Construire un hub gazier, cependant, n'est pas exactement une chose facile à faire. Tout d'abordo la consommation de gaz est en baisse sur tous les principaux marchés de débouchés du hub convoité Italie: sur la période 2010-2011 l'Autriche a marqué -6%, la Suisse -13%, la France -14% sans oublier l'Italie dont la consommation pourrait baisser jusqu'à 2012% fin 20. Deuxièmement il devrait concurrencer l'actuel hub existant en Europe, celui de la Belgique, qui semble si lointain mais qui avec ses près de 100 milliards de mètres cubes de capacité a signé des contrats d'approvisionnement avec le Royaume-Uni, l'Allemagne, la France, l'Espagne et, oui, précisément avec l'Italie, son futur concurrent potentiel. En revanche, on ne peut manquer d'évoquer des opérations comme l'accord Eni-Fluxys (propriétaire du hub belge) pour inverser les flux de gaz : non seulement de l'Europe du Nord vers le Sud mais aussi de l'Italie vers le Nord.

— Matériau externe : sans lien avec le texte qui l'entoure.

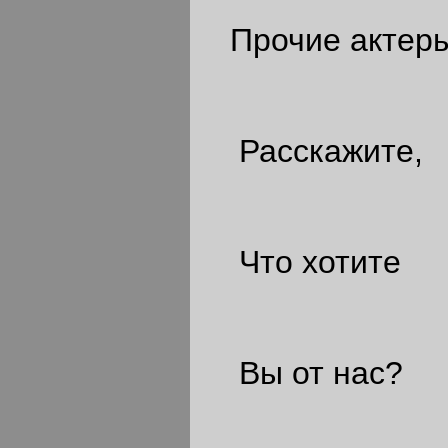
Прочие актеры
Расскажите,
Что хотите
Вы от нас?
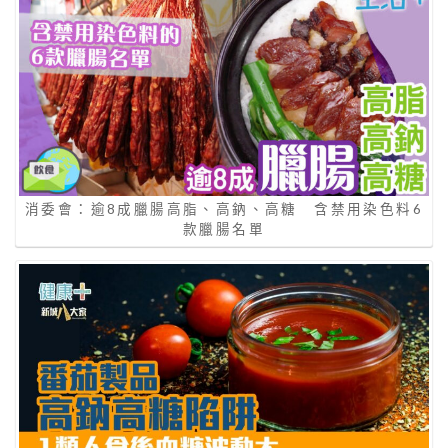
消委會：逾8成臘腸高脂、高鈉、高糖 含禁用染色料6
款臘腸名單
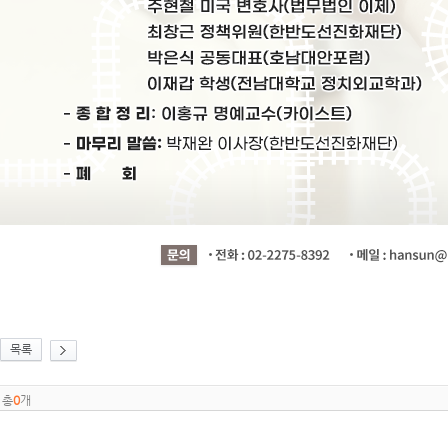
목록
총
0
개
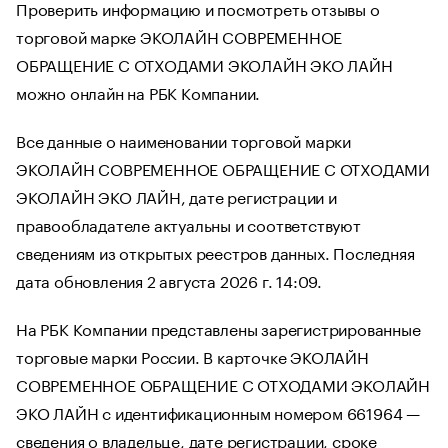
Проверить информацию и посмотреть отзывы о
торговой марке ЭКОЛАЙН СОВРЕМЕННОЕ
ОБРАЩЕНИЕ С ОТХОДАМИ ЭКОЛАЙН ЭКО ЛАЙН
можно онлайн на РБК Компании.
Все данные о наименовании торговой марки
ЭКОЛАЙН СОВРЕМЕННОЕ ОБРАЩЕНИЕ С ОТХОДАМИ
ЭКОЛАЙН ЭКО ЛАЙН, дате регистрации и
правообладателе актуальны и соответствуют
сведениям из открытых реестров данных. Последняя
дата обновления 2 августа 2026 г. 14:09.
На РБК Компании представлены зарегистрированные
торговые марки России. В карточке ЭКОЛАЙН
СОВРЕМЕННОЕ ОБРАЩЕНИЕ С ОТХОДАМИ ЭКОЛАЙН
ЭКО ЛАЙН с идентификационным номером 661964 —
сведения о владельце, дате регистрации, сроке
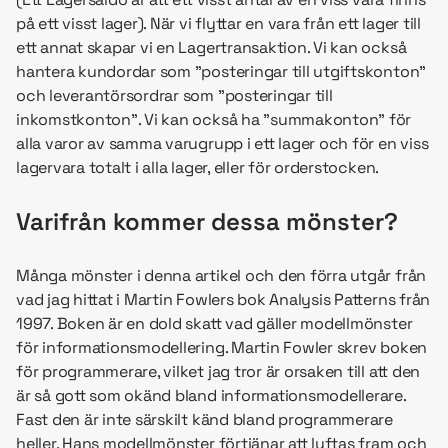
på ett visst lager). När vi flyttar en vara från ett lager till
ett annat skapar vi en Lagertransaktion. Vi kan också
hantera kundordar som ”posteringar till utgiftskonton”
och leverantörsordrar som ”posteringar till
inkomstkonton”. Vi kan också ha ”summakonton” för
alla varor av samma varugrupp i ett lager och för en viss
lagervara totalt i alla lager, eller för orderstocken.
Varifrån kommer dessa mönster?
Många mönster i denna artikel och den förra utgår från
vad jag hittat i Martin Fowlers bok Analysis Patterns från
1997. Boken är en dold skatt vad gäller modellmönster
för informationsmodellering. Martin Fowler skrev boken
för programmerare, vilket jag tror är orsaken till att den
är så gott som okänd bland informationsmodellerare.
Fast den är inte särskilt känd bland programmerare
heller. Hans modellmönster förtjänar att lyftas fram och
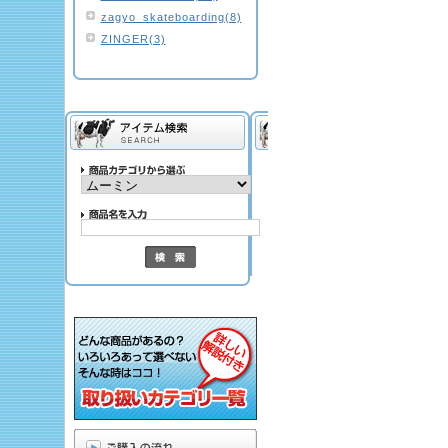
zagyo_skateboarding(8)
ZINGER(3)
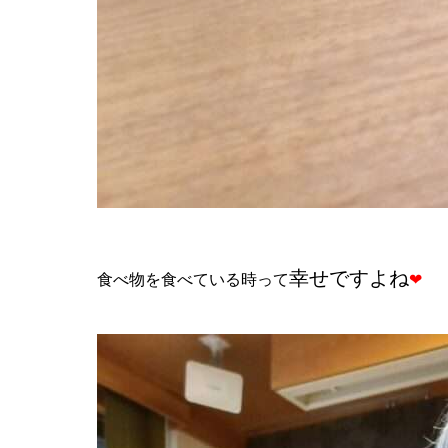
幸せですよね
食べ物を食べている時って
❤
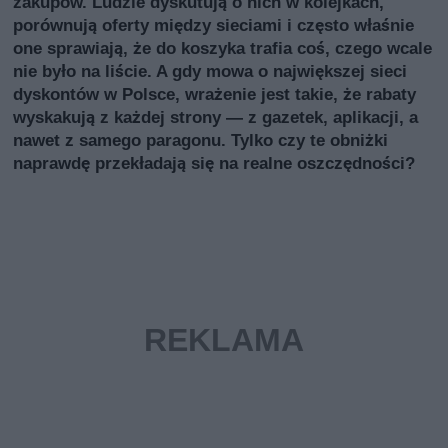
zakupów. Ludzie dyskutują o nich w kolejkach,
porównują oferty między sieciami i często właśnie
one sprawiają, że do koszyka trafia coś, czego wcale
nie było na liście. A gdy mowa o największej sieci
dyskontów w Polsce, wrażenie jest takie, że rabaty
wyskakują z każdej strony — z gazetek, aplikacji, a
nawet z samego paragonu. Tylko czy te obniżki
naprawdę przekładają się na realne oszczędności?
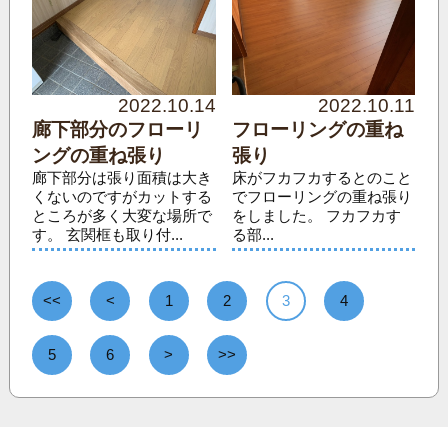
2022.10.14
2022.10.11
廊下部分のフローリ
フローリングの重ね
ングの重ね張り
張り
廊下部分は張り面積は大き
床がフカフカするとのこと
くないのですがカットする
でフローリングの重ね張り
ところが多く大変な場所で
をしました。 フカフカす
す。 玄関框も取り付...
る部...
<<
<
1
2
3
4
5
6
>
>>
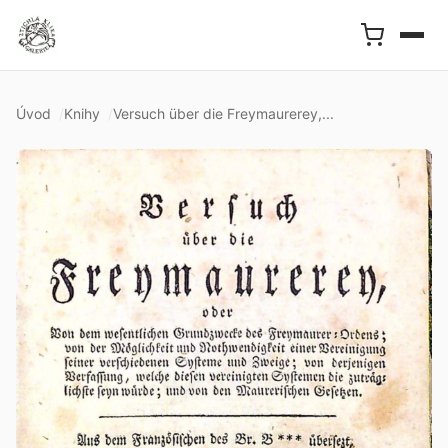
Úvod
Knihy
Versuch über die Freymaurerey,...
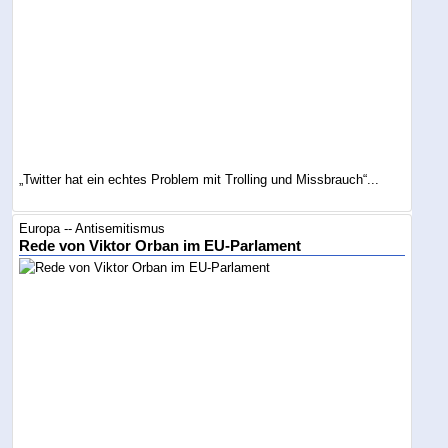
„Twitter hat ein echtes Problem mit Trolling und Missbrauch“...
Europa -- Antisemitismus
Rede von Viktor Orban im EU-Parlament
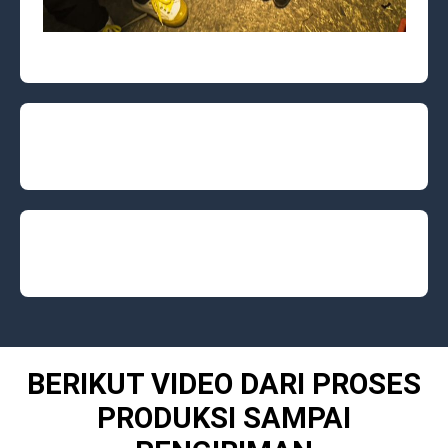
BERIKUT VIDEO DARI PROSES
PRODUKSI SAMPAI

Dans ce contexte caractérisé par une consommation stable/en baisse et une crise économique, le rôle clé sera encore une fois joué par le prix. Si l'Italie parvient à être compétitive de ce point de vue, alors elle peut vraiment se transformer en hub, avec des avantages significatifs également pour les consommateurs. Sinon, malgré toutes les bonnes chances dont dispose notre pays, ce sera très difficile. De plus, il ne faut pas sous-estimer les coûts associés à la création du hub, qui devraient être supportés, au moins dans la phase initiale, par le consommateur italien qui paie déjà une facture surévaluée.

LES ÉPISODES PRÉCÉDENTS de FOCUS ENERGIA ont été publiés par FIRSTonline les 8, 15, 22 et 29 septembre.